她伸出葱白玉指,在萧辰的胸口不断地轻轻画着圈,眼神迷离,口中喃喃自语,仿佛是在诉说着心中的委屈和依恋。
正所谓,日久生情。
在这场生死较量之后,他们之间的恩怨似乎也变得不再那么重要了。
萧辰坐于床畔,目光落在床上绣花之红绸被褥上。
其上布满无数杂乱细纹,那是他们激战时所留之痕,也是他们之间纠葛的见证。
“三娘,话说,你为何会来劫我四力斋的道?”
“我们之前应该素不相识。
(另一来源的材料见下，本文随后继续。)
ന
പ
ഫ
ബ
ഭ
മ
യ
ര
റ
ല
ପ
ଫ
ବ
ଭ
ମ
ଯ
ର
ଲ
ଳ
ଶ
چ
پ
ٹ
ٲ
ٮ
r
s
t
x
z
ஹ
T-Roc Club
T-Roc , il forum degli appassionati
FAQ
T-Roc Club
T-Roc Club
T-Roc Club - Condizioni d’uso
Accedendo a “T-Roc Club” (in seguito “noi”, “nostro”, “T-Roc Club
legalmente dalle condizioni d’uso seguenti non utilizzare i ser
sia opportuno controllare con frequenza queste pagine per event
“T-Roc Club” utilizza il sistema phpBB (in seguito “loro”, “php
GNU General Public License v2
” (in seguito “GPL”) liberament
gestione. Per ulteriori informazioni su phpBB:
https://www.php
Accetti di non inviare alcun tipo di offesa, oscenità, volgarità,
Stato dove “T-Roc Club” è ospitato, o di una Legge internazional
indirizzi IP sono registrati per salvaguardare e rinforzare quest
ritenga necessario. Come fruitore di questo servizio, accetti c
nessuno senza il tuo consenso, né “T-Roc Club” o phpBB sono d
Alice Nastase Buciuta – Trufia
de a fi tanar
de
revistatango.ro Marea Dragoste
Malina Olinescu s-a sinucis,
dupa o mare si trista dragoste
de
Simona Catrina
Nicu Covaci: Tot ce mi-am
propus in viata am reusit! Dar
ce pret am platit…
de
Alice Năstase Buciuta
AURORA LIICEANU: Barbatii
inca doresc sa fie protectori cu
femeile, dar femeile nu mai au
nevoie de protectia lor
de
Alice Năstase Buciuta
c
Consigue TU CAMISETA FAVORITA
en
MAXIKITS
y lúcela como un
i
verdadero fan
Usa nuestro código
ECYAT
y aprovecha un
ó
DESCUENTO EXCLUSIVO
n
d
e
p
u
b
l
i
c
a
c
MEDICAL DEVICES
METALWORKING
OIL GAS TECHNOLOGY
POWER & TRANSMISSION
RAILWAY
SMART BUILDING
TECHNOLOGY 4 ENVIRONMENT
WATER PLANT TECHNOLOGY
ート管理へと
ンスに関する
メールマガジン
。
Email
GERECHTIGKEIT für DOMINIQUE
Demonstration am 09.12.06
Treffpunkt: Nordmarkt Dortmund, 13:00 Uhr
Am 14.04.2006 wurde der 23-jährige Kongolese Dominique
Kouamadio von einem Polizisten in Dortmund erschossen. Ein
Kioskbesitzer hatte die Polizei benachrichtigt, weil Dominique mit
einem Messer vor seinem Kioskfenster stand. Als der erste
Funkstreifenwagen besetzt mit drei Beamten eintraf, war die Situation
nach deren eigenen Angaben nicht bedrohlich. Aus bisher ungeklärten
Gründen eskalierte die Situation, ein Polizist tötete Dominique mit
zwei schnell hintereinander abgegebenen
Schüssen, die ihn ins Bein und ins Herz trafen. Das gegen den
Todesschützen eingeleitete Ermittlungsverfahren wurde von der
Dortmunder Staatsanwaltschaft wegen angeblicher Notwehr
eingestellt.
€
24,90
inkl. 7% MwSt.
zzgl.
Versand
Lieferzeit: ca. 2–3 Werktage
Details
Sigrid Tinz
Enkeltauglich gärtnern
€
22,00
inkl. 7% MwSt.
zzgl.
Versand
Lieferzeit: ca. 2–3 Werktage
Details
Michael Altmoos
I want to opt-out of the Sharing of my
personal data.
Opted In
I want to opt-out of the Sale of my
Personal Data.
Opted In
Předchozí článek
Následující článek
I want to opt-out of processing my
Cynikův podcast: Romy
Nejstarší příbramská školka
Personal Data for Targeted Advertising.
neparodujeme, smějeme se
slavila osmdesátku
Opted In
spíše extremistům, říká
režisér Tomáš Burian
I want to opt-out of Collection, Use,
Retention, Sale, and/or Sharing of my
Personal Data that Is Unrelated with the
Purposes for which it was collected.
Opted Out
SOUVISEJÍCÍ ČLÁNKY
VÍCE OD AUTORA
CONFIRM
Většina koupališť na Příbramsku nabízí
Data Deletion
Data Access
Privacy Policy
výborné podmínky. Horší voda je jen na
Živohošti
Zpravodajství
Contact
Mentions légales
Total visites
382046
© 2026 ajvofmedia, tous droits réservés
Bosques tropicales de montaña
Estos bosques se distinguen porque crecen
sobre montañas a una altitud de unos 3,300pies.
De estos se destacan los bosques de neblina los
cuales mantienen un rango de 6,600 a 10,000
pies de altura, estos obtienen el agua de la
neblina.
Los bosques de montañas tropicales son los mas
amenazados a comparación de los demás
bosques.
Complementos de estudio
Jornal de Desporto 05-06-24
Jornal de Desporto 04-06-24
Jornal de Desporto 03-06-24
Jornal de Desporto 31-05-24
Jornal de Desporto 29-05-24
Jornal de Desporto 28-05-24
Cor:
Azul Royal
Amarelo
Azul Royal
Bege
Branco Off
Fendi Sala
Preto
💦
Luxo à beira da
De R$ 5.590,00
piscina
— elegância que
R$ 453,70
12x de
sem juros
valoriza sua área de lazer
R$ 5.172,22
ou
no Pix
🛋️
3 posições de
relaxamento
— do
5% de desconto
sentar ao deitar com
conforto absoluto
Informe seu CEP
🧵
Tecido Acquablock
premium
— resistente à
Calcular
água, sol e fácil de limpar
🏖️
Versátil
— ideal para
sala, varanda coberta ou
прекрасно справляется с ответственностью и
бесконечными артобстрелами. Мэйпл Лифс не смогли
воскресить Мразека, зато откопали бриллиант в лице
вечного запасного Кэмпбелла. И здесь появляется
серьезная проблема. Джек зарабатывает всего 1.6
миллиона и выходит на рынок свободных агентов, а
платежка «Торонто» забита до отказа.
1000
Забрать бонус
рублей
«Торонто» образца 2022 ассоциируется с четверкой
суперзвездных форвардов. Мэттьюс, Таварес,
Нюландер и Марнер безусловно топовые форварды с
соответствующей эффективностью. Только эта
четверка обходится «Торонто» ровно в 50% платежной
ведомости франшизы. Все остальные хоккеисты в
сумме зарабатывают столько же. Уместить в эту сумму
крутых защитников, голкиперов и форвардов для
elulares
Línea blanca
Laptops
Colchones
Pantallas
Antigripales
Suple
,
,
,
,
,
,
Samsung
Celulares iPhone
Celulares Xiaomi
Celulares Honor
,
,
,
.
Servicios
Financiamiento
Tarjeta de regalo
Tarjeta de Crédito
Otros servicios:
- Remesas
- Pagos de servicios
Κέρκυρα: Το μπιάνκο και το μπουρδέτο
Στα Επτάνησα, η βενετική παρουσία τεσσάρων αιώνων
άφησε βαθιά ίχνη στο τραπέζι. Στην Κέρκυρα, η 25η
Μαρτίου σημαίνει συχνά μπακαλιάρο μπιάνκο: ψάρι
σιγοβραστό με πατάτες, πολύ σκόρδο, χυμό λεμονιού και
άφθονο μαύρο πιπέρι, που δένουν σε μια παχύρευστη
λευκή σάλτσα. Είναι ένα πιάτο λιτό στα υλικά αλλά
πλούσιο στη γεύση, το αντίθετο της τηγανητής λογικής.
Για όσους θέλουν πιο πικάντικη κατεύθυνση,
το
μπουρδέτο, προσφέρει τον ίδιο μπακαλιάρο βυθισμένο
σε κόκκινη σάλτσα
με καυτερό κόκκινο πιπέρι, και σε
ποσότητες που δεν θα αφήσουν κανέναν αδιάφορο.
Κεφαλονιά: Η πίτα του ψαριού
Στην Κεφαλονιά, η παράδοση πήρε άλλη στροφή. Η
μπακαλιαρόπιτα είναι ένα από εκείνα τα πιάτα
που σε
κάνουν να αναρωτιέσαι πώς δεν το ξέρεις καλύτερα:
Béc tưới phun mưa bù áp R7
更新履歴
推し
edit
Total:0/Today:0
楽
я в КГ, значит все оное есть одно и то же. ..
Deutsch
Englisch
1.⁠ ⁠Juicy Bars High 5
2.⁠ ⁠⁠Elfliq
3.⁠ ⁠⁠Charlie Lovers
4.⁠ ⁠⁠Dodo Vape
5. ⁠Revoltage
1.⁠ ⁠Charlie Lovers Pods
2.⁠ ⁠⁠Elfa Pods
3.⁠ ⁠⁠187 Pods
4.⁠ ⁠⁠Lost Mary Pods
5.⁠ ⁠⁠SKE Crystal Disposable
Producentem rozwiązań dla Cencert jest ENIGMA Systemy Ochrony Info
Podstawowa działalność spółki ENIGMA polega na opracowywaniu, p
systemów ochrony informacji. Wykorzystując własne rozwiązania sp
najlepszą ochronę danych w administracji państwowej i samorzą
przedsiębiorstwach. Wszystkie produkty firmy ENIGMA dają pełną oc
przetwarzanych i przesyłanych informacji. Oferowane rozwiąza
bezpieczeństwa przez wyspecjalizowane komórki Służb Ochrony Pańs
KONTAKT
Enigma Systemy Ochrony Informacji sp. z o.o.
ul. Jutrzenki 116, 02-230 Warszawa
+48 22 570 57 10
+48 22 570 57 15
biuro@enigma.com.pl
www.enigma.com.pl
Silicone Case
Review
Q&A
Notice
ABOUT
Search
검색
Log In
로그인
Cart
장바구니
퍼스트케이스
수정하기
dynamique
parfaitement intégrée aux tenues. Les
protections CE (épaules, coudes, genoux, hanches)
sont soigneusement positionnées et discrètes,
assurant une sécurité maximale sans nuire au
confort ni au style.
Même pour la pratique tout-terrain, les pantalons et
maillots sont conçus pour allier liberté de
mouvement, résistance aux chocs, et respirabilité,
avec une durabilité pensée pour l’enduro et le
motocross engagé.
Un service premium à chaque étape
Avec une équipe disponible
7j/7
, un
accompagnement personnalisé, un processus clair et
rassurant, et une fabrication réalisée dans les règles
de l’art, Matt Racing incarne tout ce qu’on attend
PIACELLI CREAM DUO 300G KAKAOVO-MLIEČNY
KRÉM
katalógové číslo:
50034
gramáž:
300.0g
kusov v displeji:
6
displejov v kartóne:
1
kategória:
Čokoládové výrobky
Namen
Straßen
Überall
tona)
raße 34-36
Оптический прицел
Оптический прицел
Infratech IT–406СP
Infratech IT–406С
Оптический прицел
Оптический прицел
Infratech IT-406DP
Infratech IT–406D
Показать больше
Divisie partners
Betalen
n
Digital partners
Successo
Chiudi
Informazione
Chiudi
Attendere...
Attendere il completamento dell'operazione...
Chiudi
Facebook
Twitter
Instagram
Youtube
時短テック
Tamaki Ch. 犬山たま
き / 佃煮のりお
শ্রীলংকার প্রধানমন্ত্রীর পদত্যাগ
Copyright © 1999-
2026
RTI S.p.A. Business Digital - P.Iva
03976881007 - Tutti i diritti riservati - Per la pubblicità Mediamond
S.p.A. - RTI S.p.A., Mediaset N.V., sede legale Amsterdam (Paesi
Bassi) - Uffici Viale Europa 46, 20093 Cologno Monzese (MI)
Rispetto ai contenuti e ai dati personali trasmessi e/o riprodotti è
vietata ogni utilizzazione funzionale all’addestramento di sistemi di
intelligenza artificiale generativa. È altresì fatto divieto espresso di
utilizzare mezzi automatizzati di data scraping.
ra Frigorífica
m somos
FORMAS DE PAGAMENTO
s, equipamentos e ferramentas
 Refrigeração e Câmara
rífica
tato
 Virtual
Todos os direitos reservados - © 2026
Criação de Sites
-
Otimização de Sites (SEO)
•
”
萧辰趁热打铁,问出了这个困惑已久的问题。
说实话,此事,他一直有些莫名。
“郎君啊,你可认得,智圆和尚。”
贺三娘慵懒的说道。
“智圆和尚?”
“佛缘阁?”
萧辰闻言,微微皱眉,好像明白了一些。
“有道是夺人钱财,如杀人父母。”
“钱场,便是战场。”
“车迟国的炼器生意,本算的上是佛缘阁一家独大。”
“郎君你横插一脚,抢了佛缘阁的生意,他们自然会在背后使些绊子。”
“试探你的背景。”
“就找上了我。”
贺三娘懒洋洋的解释道。
“找上了你?”
萧辰一愣,这佛缘阁和蝎子精还有关系?
“我曾在如来座下听经,和这智圆和尚的师父还算相熟,我这毒敌山,倒是也常和佛缘阁做些武器生意。”
“这点钢长枪,便是我蜕下的蝎尾,在佛缘阁处炼制而成。”
“所以,这智圆和尚也是认得我,便找上了我。”
“他将法宝勾魂碧玉琵琶送给了我,还许诺帮我把蜕下的两只钳脚炼化成三股钢叉。”
“让我出手两次。”
贺三娘轻笑解释道。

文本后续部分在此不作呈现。